May 28, 2015
Duke Energy Fayette II, LLC
Fayette County Board of Assessment Appeals
Fayette County, German Township and Albert Gallatin Area School District. Appeal of: Duke Energy Fayette II, LLC
Argued April 14, 2015
Appealed from No. 2516 of 2011, G.D. State Agency Common Pleas Court of the County of Fayette. Vernon, J.
Francis J. Hoegen, Wilkes-Barre, for appellant.
Anthony Giglio, Pittsburgh, for appellee Albert Gallatin Area School District.
BEFORE: HONORABLE BONNIE BRIGANCE LEADBETTER, Judge, HONORABLE ANNE E. COVEY, Judge, HONORABLE JAMES GARDNER COLINS, Senior Judge.
ANNE E. COVEY, JUDGE
Duke Energy Fayette II, LLC (Duke Energy) appeals from the Fayette County Common Pleas Court's (trial court) July 14, 2014 order denying Duke Energy's appeal from the Fayette County Board of Assessment Appeals (Board) on the issue of spot assessment. The issues before the Court as directed by this Court's September 5, 2014 Memorandum and Order are as follows:
[whether] the trial court err[ed] by determining that it was 'reasonable to reassess' the premises in 2011 after the expiration of the premises' status as a Keystone Opportunity Zone [(KOZ)], that the 2011 reassessment did not constitute 'spot assessment,' and that the 2011 reassessment was not barred by any applicable statute of limitations.
Id. at 4. After review, we reverse.
Duke Energy is the owner of a land parcel designated as Fayette County Assessment Parcel Number 15-30-0076-02 (Property), located in German Township, Fayette County. Fayette County last completed a countywide reassessment in 2001. In 2001 and 2002, Duke Energy
acquired 400 acres of property, from which a subdivision was completed and a separate tract of 60 acres was created on which Duke Energy proposed to operate a gas-fired electric-generating station. Duke Energy applied for certification and enrollment in the KOZ for those 60 acres and on January 22, 2002, was notified the certification was granted. By virtue of KOZ approval, a real estate tax abatement ran on the 60 acres from 2001 through 2011.
In the fall of 2003, the gas-fired electric-generating station construction was complete and the plant was fully operational. Fayette County was properly notified and made aware of the improvements to the property in 2003. " [B]ecause it was estimated to be anywhere from $25,000.00 to $50,000.00 to have an appraisal of the facility done, [Fayette County decided to] wait until the property became taxable" before conducting its assessment. Trial Court Hearing Ex. 12 at 67. Thus, Fayette County chose to wait until the Property's KOZ status was set to expire before appraising the Property because " the [a]ssessment [o]ffice did not want to expend funds until they could see a return on [its] investment[.]" Id. Accordingly, on or about December 15, 2003, Fayette County issued an initial $1,800,000 Property assessment.

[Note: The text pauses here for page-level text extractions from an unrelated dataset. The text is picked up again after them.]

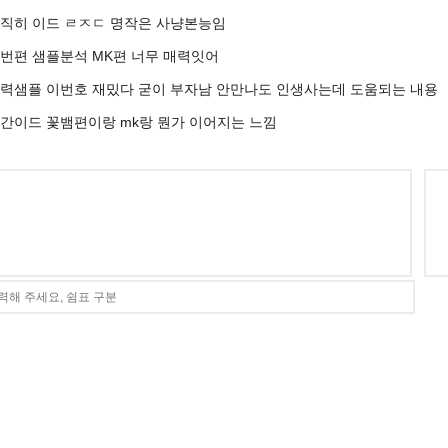
직히 이드 ㄹㅈㄷ 명작은 사냥본능임
번편 샘플분석 MK편 너무 매력잇어
력샘플 이번호 재밌다 굳이 부자남 안만나도 인생사는데 도움되는 내용
간이드 꽃뱀편이랑 mk랑 뭔가 이어지는 느낌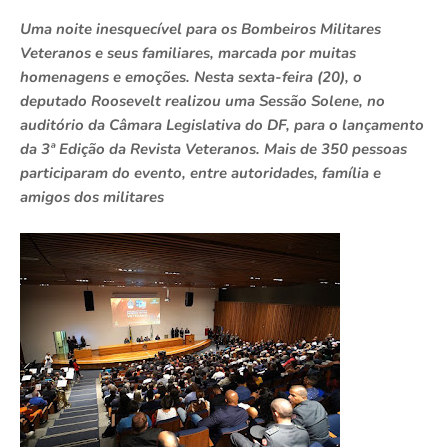
Uma noite inesquecível para os Bombeiros Militares
Veteranos e seus familiares, marcada por muitas
homenagens e emoções. Nesta sexta-feira (20), o
deputado Roosevelt realizou uma Sessão Solene, no
auditório da Câmara Legislativa do DF, para o lançamento
da 3ª Edição da Revista Veteranos. Mais de 350 pessoas
participaram do evento, entre autoridades, família e
amigos dos militares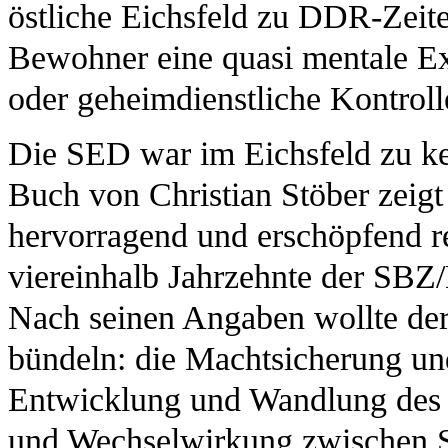
östliche Eichsfeld zu DDR-Zeite
Bewohner eine quasi mentale Extr
oder geheimdienstliche Kontrolle 
Die SED war im Eichsfeld zu ke
Buch von Christian Stöber zeigt
hervorragend und erschöpfend re
viereinhalb Jahrzehnte der SBZ/
Nach seinen Angaben wollte der
bündeln: die Machtsicherung un
Entwicklung und Wandlung des 
und Wechselwirkung zwischen St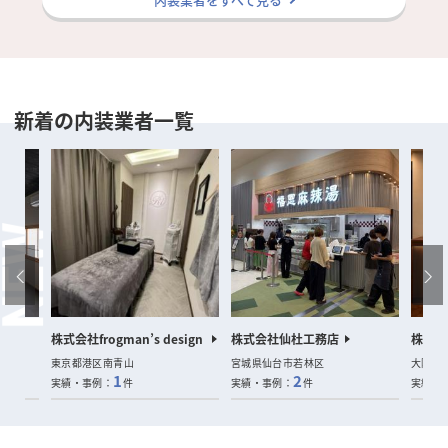
新着の内装業者一覧
室
株式会社frogman’s design
株式会社仙杜工務店
株式会社
東京都港区南青山
宮城県仙台市若林区
大阪府
1
2
実績・事例：
件
実績・事例：
件
実績・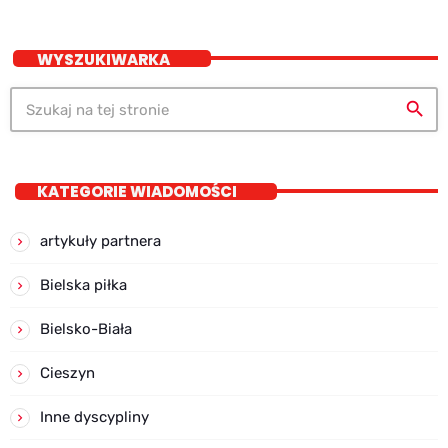
WYSZUKIWARKA
search
KATEGORIE WIADOMOŚCI
artykuły partnera
Bielska piłka
Bielsko-Biała
Cieszyn
Inne dyscypliny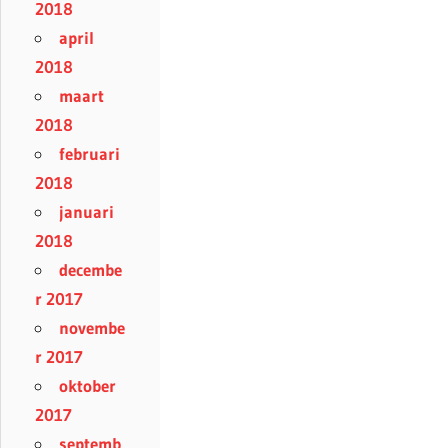
2018
april
2018
maart
2018
februari
2018
januari
2018
decembe
r 2017
novembe
r 2017
oktober
2017
septemb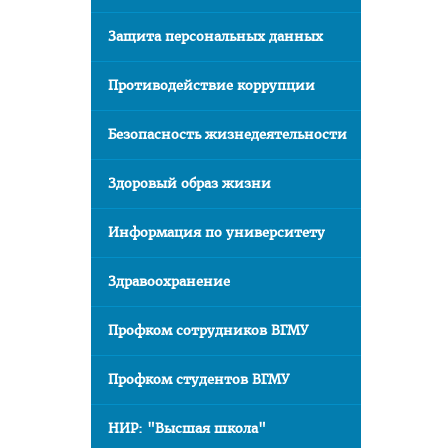
Защита персональных данных
Противодействие коррупции
Безопасность жизнедеятельности
Здоровый образ жизни
Информация по университету
Здравоохранение
Профком сотрудников ВГМУ
Профком студентов ВГМУ
НИР: "Высшая школа"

From December 15, 2003 through January 1, 2011, the Property's assessment remained at $1,800,000.
On July 1, 2011, the Board issued an assessment change notice to Duke Energy, wherein, it advised of the increased assessment on the Property's land portion from $1,800,000 to $27,000,000 and the Property's improvement portion from zero dollars to $8,181,260. The total reassessment, effective 2011 was $35,181,260. On August 3, 2011, Duke Energy filed an assessment appeal with the Board. Following a hearing, the Board issued its decision on October 11, 2011, denying any change to the new assessment. Duke Energy appealed from the Board's decision to the trial court. The trial court bifurcated the issues, addressing only the alleged spot reassessment. On July 14, 2014, the trial court denied Duke Energy's appeal. Duke Energy petitioned this Court for permission to appeal from the trial court's order. On September 5, 2014, this Court granted Duke Energy's petition.

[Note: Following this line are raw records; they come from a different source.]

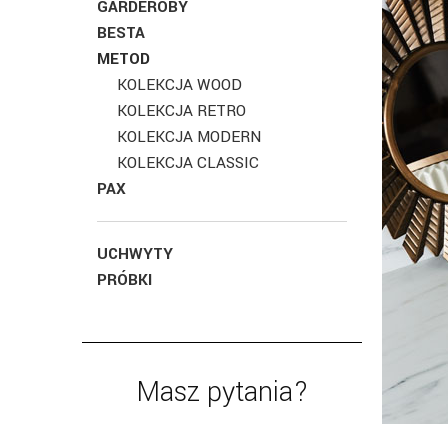
GARDEROBY
BESTA
METOD
KOLEKCJA WOOD
KOLEKCJA RETRO
KOLEKCJA MODERN
KOLEKCJA CLASSIC
PAX
UCHWYTY
PRÓBKI
Masz pytania?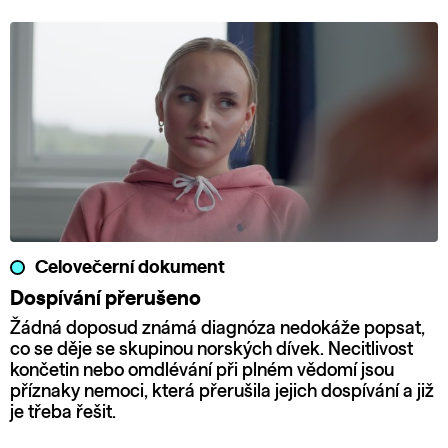
Celovečerní dokument
Dospívání přerušeno
Žádná doposud známá diagnóza nedokáže popsat,
co se děje se skupinou norských dívek. Necitlivost
končetin nebo omdlévání při plném vědomí jsou
příznaky nemoci, která přerušila jejich dospívání a již
je třeba řešit.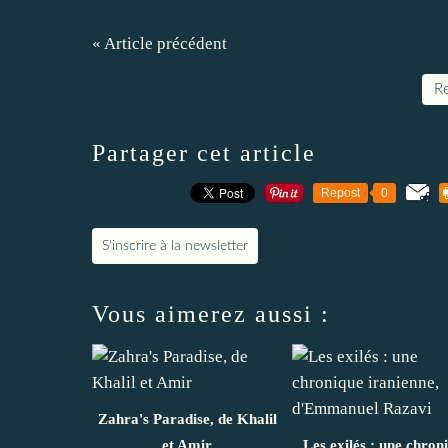
« Article précédent
Re
Partager cet article
Repost
0
S'inscrire à la newsletter
Vous aimerez aussi :
Zahra's Paradise, de Khalil
et Amir
Les exilés : une chron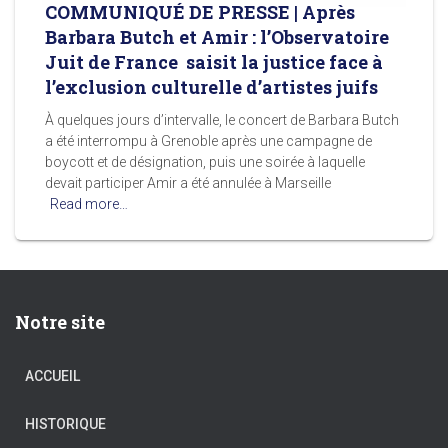
COMMUNIQUÉ DE PRESSE | Après
Barbara Butch et Amir : l’Observatoire
Juit de France saisit la justice face à
l’exclusion culturelle d’artistes juifs
À quelques jours d’intervalle, le concert de Barbara Butch
a été interrompu à Grenoble après une campagne de
boycott et de désignation, puis une soirée à laquelle
devait participer Amir a été annulée à Marseille
Read more…
Notre site
ACCUEIL
HISTORIQUE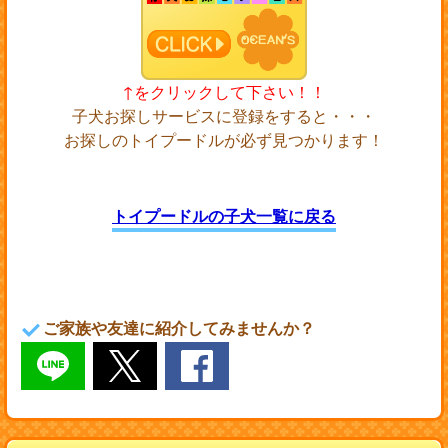
↑をクリックして下さい！！
子犬お探しサービスに登録をすると・・・
お探しのトイプードルが必ず見つかります！
トイプードルの子犬一覧に戻る
ご家族や友達に紹介してみませんか？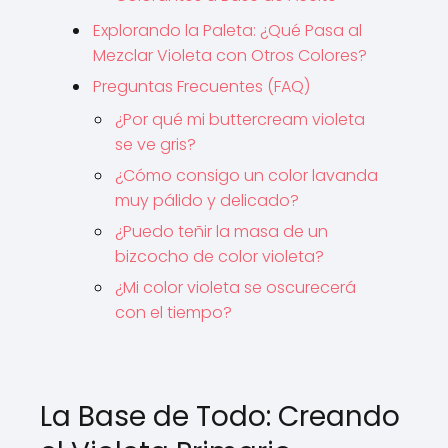
Explorando la Paleta: ¿Qué Pasa al
Mezclar Violeta con Otros Colores?
Preguntas Frecuentes (FAQ)
¿Por qué mi buttercream violeta
se ve gris?
¿Cómo consigo un color lavanda
muy pálido y delicado?
¿Puedo teñir la masa de un
bizcocho de color violeta?
¿Mi color violeta se oscurecerá
con el tiempo?
La Base de Todo: Creando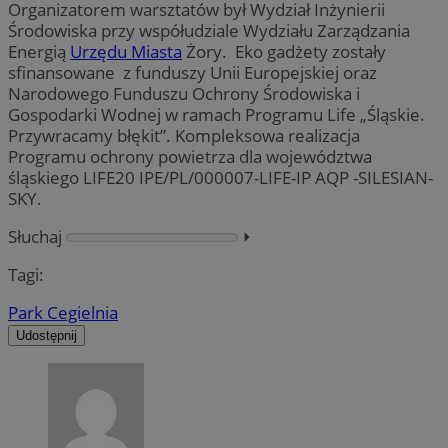
Organizatorem warsztatów był Wydział Inżynierii
Środowiska przy współudziale Wydziału Zarządzania
Energią
Urzędu Miasta
Żory. Eko gadżety zostały
sfinansowane z funduszy Unii Europejskiej oraz
Narodowego Funduszu Ochrony Środowiska i
Gospodarki Wodnej w ramach Programu Life „Śląskie.
Przywracamy błękit”. Kompleksowa realizacja
Programu ochrony powietrza dla województwa
śląskiego LIFE20 IPE/PL/000007-LIFE-IP AQP -SILESIAN-
SKY.
Słuchaj
⏵︎
Tagi:
Park Cegielnia
Udostępnij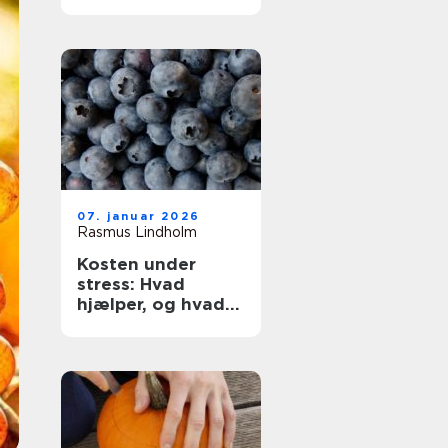
07. januar 2026
Rasmus Lindholm
Kosten under
stress: Hvad
hjælper, og hvad
skal du undgå?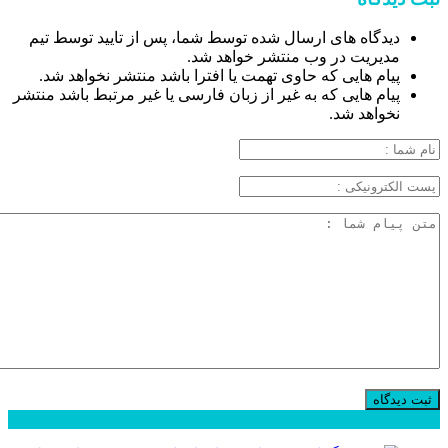
دیدگاه های ارسال شده توسط شما، پس از تایید توسط تیم
مدیریت در وب منتشر خواهد شد.
پیام هایی که حاوی تهمت یا افترا باشد منتشر نخواهد شد.
پیام هایی که به غیر از زبان فارسی یا غیر مرتبط باشد منتشر
نخواهد شد.
محبوب
جدید
دیدگاهها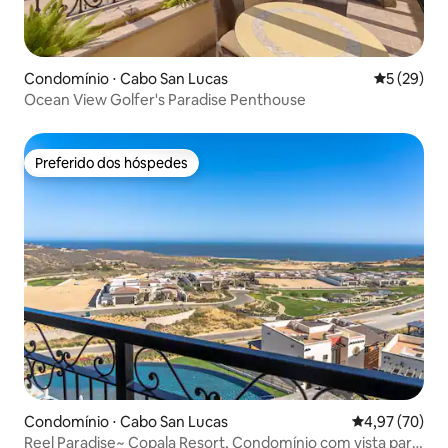
Condomínio ⋅ Cabo San Lucas
5 de uma a
5 (29)
Ocean View Golfer's Paradise Penthouse
Preferido dos hóspedes
Preferido dos hóspedes
Condomínio ⋅ Cabo San Lucas
4,97 de uma a
4,97 (70)
Reel Paradise~ Copala Resort, Condomínio com vista para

Duke Energy first argues that the trial court erred, abused its discretion and rendered a decision unsupported by the evidence by finding that it was reasonable to reassess the Property in 2011 after the Property's KOZ status expired. Specifically, Duke Energy contends that the expiration of a property's KOZ status is not a triggering event for reassessment, thus the trial court's use of a " reasonableness"
standard was contrary to Pennsylvania law. The Board, German Township and Albert Gallatin Area School District (Taxing Bodies) rejoin that the trial court did not create a " reasonableness" standard, but rather explained that the timing of the reassessment was not " arbitrary" as Duke Energy had argued before the trial court.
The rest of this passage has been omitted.